A Magical, Mystical, Profoundly Relevant New Hildegard Recording By Seraphic Fire
Seraphic Fire‘s new recording of Hildegard von Bingen’s Ordo Virtutum – streaming at Spotify– couldn’t have come out at a more appropriate time. It’s a parable of good versus evil. The Virtues and the Devil battle over a soul; eventually the Virtues win. At the most pivotal moment in world history, as the voices of reason struggle against a genocidal, needle-wielding cabal of tech oligarchs, this celestial, otherworldly, stark music offers considerable solace and inspiration.
The central riff in the introit is an aptly solemn, desolate, seven-note phrase in the blues scale. It occurs here and there in British folk music and has been appropriated by the occasional classical composer in the centuries since. The rich natural reverb in the space where this was recorded enhances the feeling of isolation – something the world has suffered in unprecedented proportions since March 16 of last year.

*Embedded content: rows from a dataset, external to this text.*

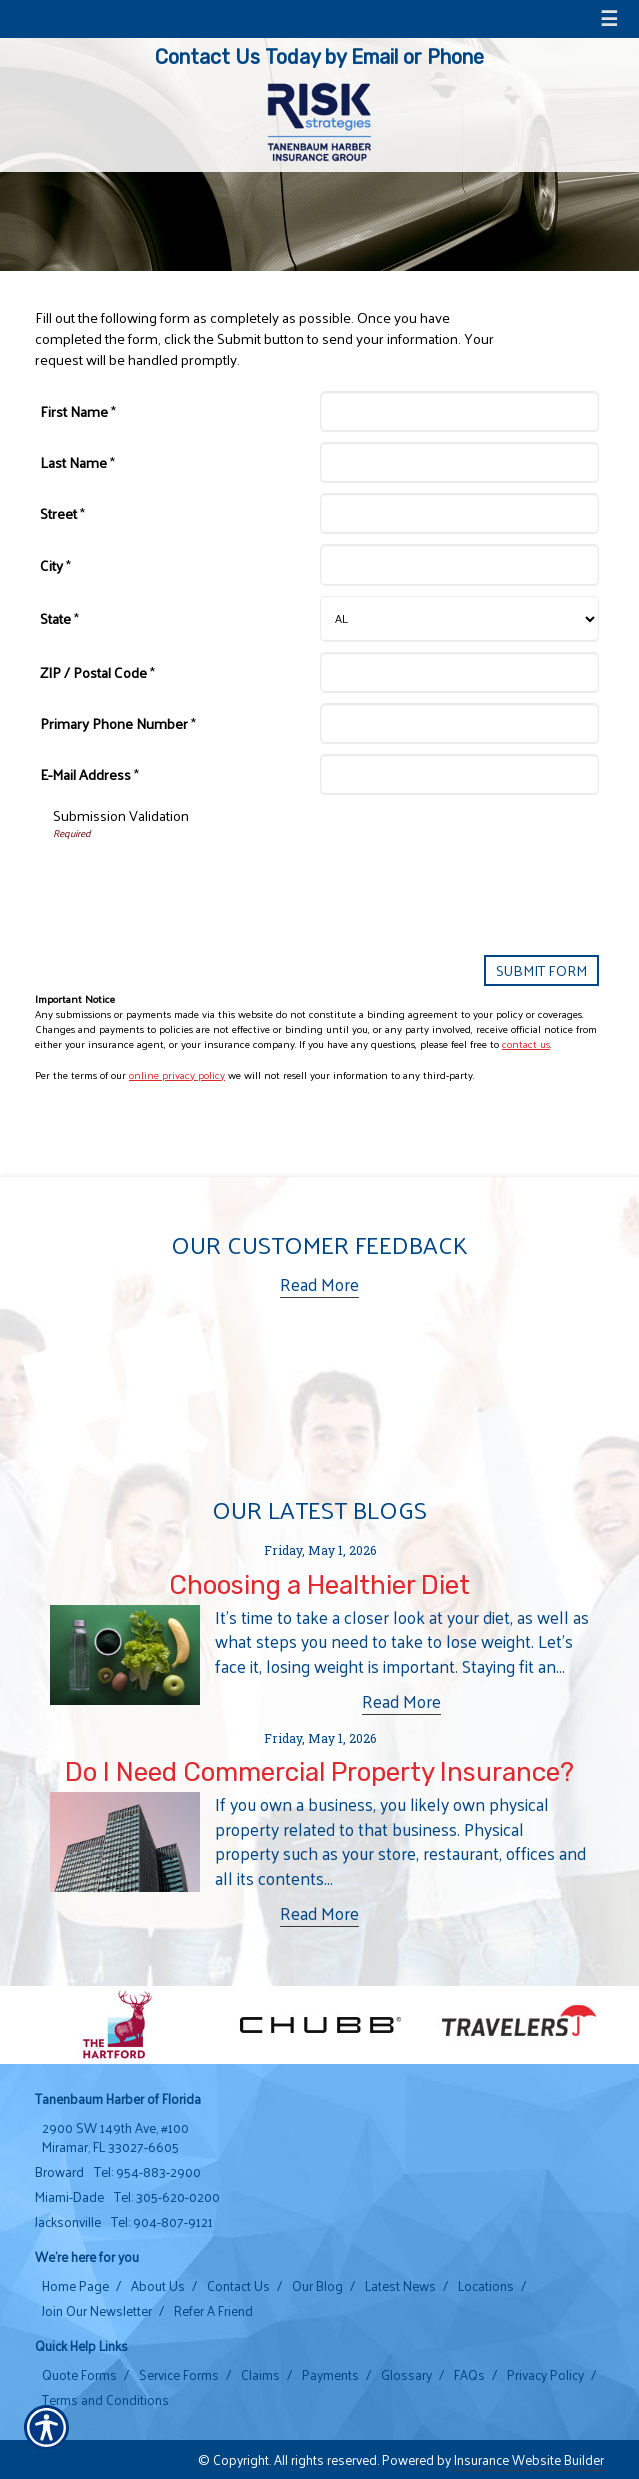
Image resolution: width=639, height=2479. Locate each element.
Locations (486, 2286)
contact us (526, 1043)
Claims (260, 2375)
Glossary (406, 2375)
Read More (319, 1284)
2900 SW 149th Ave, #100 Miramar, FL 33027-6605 (115, 2137)
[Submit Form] (541, 970)
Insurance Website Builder (529, 2459)
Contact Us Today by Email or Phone (319, 57)
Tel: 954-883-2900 (147, 2172)
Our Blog (317, 2286)
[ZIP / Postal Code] (460, 672)
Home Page (75, 2286)
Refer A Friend (213, 2311)
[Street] (460, 513)
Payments (330, 2375)
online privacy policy (177, 1074)
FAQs (469, 2375)
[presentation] (205, 880)
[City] (460, 564)
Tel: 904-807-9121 (162, 2222)
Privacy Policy (545, 2375)
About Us (158, 2286)
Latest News (400, 2286)
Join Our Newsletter (97, 2311)
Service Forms (179, 2375)
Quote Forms (79, 2375)
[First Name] (460, 411)
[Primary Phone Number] (460, 723)
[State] (460, 619)
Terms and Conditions (105, 2400)
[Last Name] (460, 462)
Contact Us (238, 2286)
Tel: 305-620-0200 (167, 2197)
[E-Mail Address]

The choir take their time with the prologue, the syncopation livening its hypnotic melody. As Anima, the embattled soul, Luthien Brackett sings with understated drama and optimism. Clara Osowski portrays Humility, Queen of the Virtues with a calm tenacity. James K. Bass plays the role of the Devil, the lone male character in the narrative. Hildegard refuses to give him a melody, so all he can do is bluster and bellow: feminism, 12th century style.
The men and women of the choir sing the rest of the roles, conducted with masterful attention to detail by Patrick Dupre Quigley. After the devil makes his entrance, we get a tantalizing bit of close harmony from the women. Long, understatedly imploring solos interchange with a sneering, diabolical presence.
A whispery, sepulchral drone lingers beneath the women’s voices as the soul returns. The final two passages, where the devil gets tied up and then sent back to hell, are tidy and bright: if only salvation was this easy!